Nach ein paar kritischen Stellen wie unterspülter Piste, gelangen wir an eine einsame Hütte im Wald, wo ein alter Mann und seine Tochter leben. Der älteste Sohn darf studieren, oder muss, ob er will oder nicht, ein Kind muss daheim bei den alten Eltern bleiben. Die dazwischen liegenden Kinder haben wohl die Chance ihre Vorstellung vom Leben zu verwirklichen…

Ausgangspunkt der Tour

Ausgangspunkt der Tour

Es – in unserem Falle, er – könnte zum Beispiel über die Berge wandern, ins nächste Tal und dort eine Braut finden. Die besucht er öfter und dabei beobachtet er die Kondore. Das erzählt er den Guides in Samaipata – und die machen daraus eine neue Tour!

So geschehen.

Das heißt allerdings auch, dass sie die Wege mit der Machete freischlagen und anlegen und die wenigen Bewohner dafür bezahlen, damit sie die Piste reparieren.

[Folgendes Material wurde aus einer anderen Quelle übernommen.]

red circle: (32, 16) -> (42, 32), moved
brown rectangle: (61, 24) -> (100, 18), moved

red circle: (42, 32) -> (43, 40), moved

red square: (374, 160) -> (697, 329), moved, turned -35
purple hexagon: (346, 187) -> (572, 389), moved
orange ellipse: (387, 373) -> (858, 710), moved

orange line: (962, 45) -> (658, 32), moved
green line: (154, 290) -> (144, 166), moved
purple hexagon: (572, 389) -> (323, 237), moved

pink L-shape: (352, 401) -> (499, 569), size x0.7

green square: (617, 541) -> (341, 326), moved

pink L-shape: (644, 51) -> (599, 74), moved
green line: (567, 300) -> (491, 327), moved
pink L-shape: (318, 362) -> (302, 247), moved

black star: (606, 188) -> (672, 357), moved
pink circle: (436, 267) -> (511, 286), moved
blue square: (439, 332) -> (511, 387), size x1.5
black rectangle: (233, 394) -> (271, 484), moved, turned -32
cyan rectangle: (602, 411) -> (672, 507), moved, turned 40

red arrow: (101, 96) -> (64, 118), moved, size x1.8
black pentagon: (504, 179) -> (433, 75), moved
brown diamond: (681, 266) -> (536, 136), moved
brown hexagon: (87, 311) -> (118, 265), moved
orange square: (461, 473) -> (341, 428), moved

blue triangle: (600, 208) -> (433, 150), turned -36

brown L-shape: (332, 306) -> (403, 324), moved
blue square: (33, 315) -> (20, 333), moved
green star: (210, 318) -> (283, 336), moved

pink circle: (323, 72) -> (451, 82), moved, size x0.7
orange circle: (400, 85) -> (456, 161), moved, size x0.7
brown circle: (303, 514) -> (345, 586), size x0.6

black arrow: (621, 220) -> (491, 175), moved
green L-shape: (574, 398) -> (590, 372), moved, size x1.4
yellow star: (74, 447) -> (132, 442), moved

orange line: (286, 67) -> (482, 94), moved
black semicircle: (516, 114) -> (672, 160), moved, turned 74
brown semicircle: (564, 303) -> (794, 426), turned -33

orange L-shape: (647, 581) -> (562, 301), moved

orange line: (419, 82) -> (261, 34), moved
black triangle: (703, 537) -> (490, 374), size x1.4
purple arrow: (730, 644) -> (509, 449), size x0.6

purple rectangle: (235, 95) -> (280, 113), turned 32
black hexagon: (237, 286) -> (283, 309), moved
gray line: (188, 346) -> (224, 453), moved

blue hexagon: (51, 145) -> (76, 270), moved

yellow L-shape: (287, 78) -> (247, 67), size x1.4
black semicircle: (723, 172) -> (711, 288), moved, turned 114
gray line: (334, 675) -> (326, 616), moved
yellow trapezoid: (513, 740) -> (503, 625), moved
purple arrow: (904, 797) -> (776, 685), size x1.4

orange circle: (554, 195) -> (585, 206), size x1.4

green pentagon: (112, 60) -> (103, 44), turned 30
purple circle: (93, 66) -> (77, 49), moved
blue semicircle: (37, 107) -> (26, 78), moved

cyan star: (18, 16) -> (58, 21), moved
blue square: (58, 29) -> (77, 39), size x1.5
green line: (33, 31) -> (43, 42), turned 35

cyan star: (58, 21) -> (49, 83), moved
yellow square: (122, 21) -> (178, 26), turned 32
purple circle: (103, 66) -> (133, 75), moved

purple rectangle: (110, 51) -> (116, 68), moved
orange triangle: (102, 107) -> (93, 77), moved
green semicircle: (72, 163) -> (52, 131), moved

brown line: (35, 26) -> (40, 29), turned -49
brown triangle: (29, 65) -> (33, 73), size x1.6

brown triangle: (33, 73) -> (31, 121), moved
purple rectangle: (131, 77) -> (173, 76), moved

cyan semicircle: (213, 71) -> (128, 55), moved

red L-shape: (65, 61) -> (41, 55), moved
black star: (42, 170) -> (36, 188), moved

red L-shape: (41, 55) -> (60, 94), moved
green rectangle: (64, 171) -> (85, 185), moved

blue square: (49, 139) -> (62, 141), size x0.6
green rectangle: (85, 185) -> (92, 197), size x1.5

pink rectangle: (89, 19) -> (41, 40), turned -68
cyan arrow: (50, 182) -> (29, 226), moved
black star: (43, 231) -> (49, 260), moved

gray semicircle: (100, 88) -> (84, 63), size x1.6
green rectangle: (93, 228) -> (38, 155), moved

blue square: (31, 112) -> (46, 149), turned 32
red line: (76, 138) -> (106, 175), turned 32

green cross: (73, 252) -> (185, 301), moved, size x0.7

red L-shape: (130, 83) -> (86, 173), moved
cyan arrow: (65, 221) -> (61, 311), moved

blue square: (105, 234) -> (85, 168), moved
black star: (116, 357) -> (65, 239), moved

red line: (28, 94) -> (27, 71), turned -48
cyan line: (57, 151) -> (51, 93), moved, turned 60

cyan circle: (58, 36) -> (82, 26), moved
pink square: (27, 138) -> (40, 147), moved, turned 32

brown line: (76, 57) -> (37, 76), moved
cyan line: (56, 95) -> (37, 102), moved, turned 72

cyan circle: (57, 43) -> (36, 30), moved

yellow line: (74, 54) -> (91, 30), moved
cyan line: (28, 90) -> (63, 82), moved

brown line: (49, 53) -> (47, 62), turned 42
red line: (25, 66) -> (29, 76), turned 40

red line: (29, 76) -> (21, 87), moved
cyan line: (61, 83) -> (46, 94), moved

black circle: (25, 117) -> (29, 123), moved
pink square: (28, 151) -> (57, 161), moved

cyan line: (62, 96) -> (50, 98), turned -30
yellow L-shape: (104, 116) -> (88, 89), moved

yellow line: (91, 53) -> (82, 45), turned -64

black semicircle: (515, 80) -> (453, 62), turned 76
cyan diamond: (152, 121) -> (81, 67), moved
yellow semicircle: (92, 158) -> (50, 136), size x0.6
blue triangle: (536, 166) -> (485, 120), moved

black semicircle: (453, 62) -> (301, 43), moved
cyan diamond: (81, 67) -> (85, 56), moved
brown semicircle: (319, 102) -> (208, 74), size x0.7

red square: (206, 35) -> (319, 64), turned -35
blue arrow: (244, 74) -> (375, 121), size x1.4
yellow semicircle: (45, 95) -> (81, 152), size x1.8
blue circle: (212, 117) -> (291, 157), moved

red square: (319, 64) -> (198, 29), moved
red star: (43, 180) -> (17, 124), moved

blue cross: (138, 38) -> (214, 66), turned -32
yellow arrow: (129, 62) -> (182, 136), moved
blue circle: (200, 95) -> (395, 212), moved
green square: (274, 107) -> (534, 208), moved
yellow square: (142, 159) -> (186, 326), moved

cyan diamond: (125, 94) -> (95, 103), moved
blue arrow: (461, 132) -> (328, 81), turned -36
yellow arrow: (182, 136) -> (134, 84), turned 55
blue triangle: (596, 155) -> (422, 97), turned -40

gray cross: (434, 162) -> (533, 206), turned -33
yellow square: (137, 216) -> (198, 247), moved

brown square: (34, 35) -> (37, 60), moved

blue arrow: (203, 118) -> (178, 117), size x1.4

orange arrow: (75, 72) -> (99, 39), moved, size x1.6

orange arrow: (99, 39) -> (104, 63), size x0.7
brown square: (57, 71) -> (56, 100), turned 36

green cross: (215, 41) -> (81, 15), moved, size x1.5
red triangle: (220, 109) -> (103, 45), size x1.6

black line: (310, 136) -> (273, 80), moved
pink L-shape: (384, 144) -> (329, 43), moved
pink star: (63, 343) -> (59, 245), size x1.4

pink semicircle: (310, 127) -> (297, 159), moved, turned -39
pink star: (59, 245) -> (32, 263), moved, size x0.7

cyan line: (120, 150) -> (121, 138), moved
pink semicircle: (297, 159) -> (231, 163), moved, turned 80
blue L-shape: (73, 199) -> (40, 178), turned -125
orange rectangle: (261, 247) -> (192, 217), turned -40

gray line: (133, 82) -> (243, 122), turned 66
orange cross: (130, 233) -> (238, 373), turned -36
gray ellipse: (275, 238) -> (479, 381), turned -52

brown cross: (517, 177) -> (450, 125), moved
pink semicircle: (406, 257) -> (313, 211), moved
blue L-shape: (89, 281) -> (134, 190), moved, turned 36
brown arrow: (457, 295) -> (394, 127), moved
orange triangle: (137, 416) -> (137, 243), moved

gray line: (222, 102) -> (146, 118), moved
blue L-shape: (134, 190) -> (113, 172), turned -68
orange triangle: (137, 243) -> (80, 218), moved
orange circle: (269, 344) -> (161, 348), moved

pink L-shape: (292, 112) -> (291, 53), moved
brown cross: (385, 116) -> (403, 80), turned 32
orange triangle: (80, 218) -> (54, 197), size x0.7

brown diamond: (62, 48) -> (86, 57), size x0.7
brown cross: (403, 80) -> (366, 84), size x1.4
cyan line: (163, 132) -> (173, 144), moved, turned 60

Wir parken das Auto und machen uns auf den beschwerlichen Aufstieg: Vor allem der Anfang ist steil und geht außerdem noch über rutschigen Schotter. Doch auch in weiterer Folge wird der Weg nur abschnittsweise besser. Es ist heiß, die Sonne brennt, ich bin froh um meinen neuen Strohhut…

Ich hab mir ja bei Copacabana schon einmal saftigen Sonnenbrand geholt, jetzt ziehe ich Verschleierung a la Tania Blixen vor.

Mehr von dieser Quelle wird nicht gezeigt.